頻拍の診断アルゴリズム
1)頻拍の診断アルゴリズム総論
心電図診断アルゴリズムを表17、図23~25にまとめる。心電図診断のための指標は、1)QRS幅が狭いか広いか、2)RR間隔が整か不整か、3)QRS幅が狭い場合、QRSの前のPが確認できるかできないか、この3つの指標を順番に判定することで心電図診断は概ね可能になる。
【表17】頻拍の波形診断
【図23】頻拍の診断アルゴリズム(全体像)
【図24】QRS幅の狭い頻拍の診断アルゴリズム
【図25】QRS幅が広い頻拍の診断アルゴリズム
2)発作性上室性頻拍と心房粗動(2:1伝導)の鑑別
QRS幅が狭い頻拍の診断で問題になるのは、RR間隔が整で、QRSの前のP波が無いまたは不明な場合で、発作性上室性頻拍と心房粗動(2:1伝導)の2つの波形が鑑別診断として残ってくる。これらの鑑別は図26のとおりである。
【図26】発作性上室性頻拍と心房粗動の鑑別
両者の心電図による鑑別は、理論的には、基線水平部の確認、またはQRSの後の逆転P波の確認ができれば発作性上室性頻拍であり、F波(鋸歯状)が確認できれば心房粗動である。しかし、臨床現場では心電図による両者の鑑別が難しい場合がある。その場合は迷走神経刺激やアデノシン(ATP)投与により鑑別することができる(詳細は後述)。ちなみに、迷走神経刺激やアデノシン(ATP)投与は、発作性上室性頻拍には治療にもなる。これらにより、フラットラインが認められるかまたは洞調律に復帰すれば発作性上室性頻拍であり、F波が確認されれば心房粗動である。
3)QRS幅が広い頻拍の鑑別
QRS幅が広い頻拍は大部分(約80~90%)が心室頻拍で、重篤な場合が大部分である。そのため、初期診療対応の1番は専門家へのコンサルテーションである。このグループに対する心電図診断アルゴリズムの詳細は図25のとおりである。
【図25】QRS幅が広い頻拍の診断アルゴリズム
まず、QRS幅が広い頻拍に対しては前述したとおりRR間隔が整か不整に分ける。RR間隔が整であれば概ね単形性心室頻拍である。しかし時に、変行伝導を伴う上室性頻拍の場合もあり鑑別が必要になる。安定していれば、変行伝導を伴う上室性頻拍との鑑別にアデノシン(ATP)投与が許容されている。アデノシン(ATP)投与により、変行伝導を伴う上室性頻拍であれば一時的に徐脈になるか洞性リズムに復帰するが、単形性心室頻拍であれば無効である4)。

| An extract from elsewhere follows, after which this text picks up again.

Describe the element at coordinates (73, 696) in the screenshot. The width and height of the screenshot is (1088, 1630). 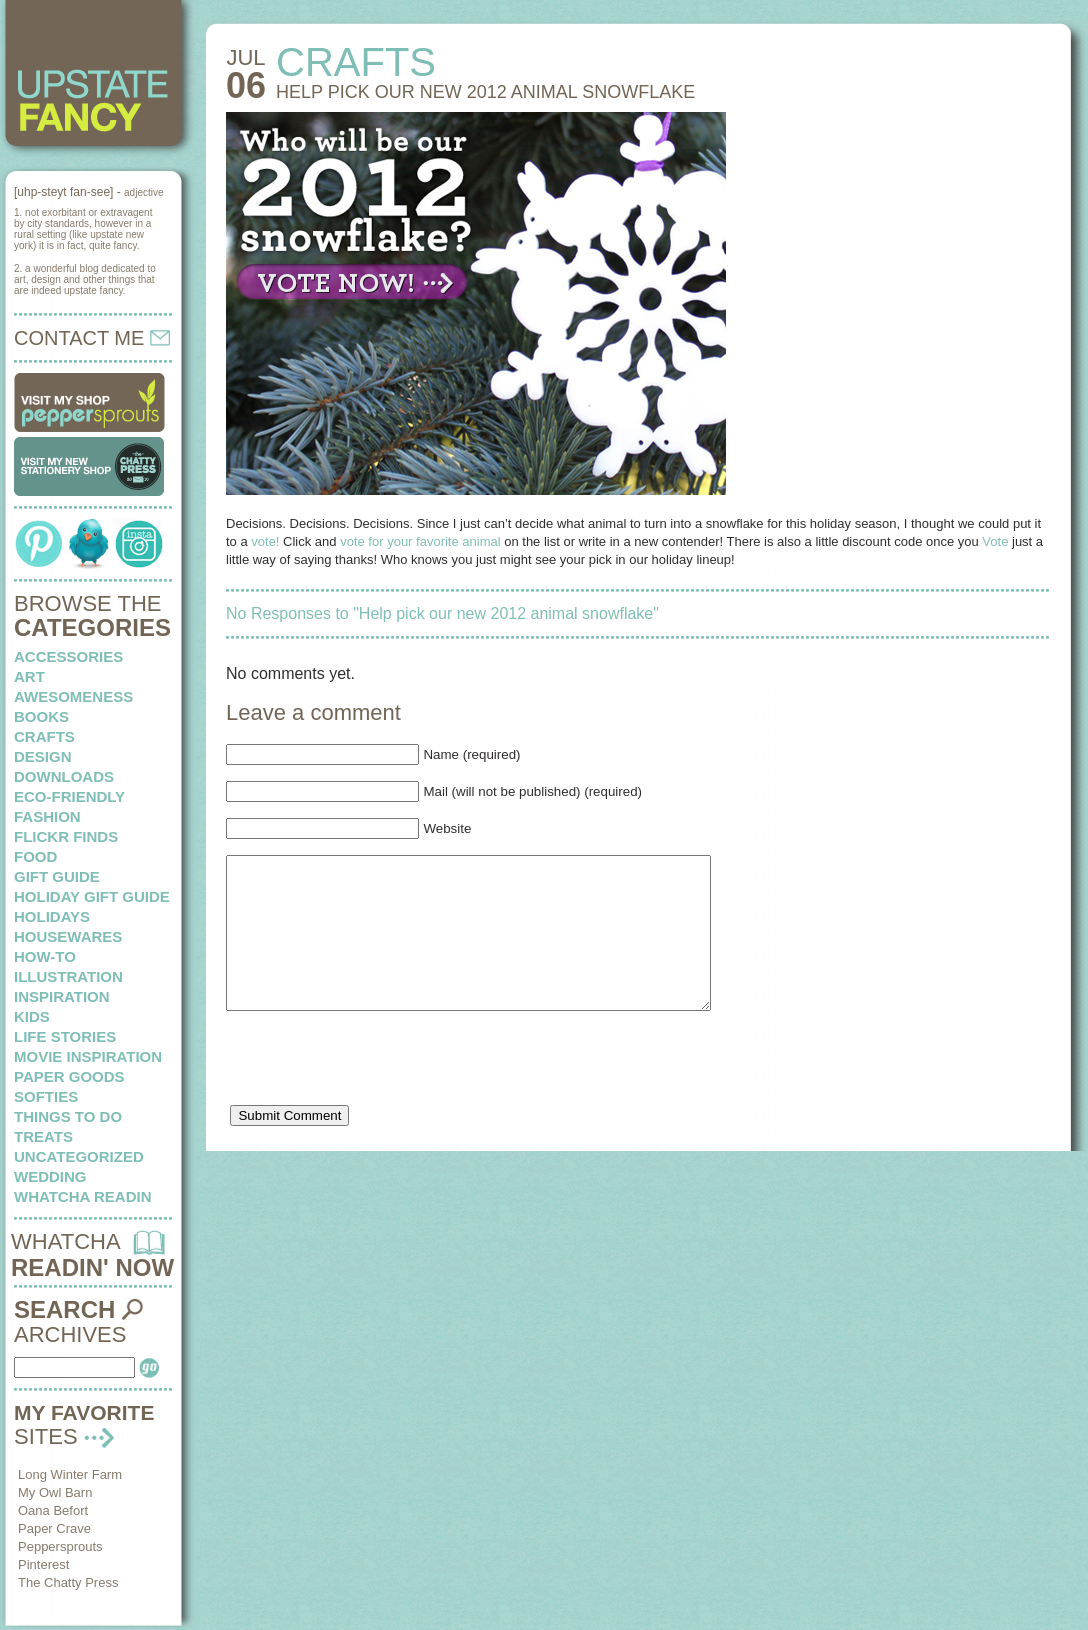 I see `awesomeness` at that location.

次にRR間隔が不整であれば、多形性心室頻拍か偽性心室頻拍(WPW+AF)である。偽性心室頻拍(WPW+AF)では基線のゆれ(細動波)やデルタ波がみられる。心室頻拍の心電図診断は前述したとおりであるが、臨床的には多形性心室頻拍(torsades de pointesを含む)はほとんど無脈性である。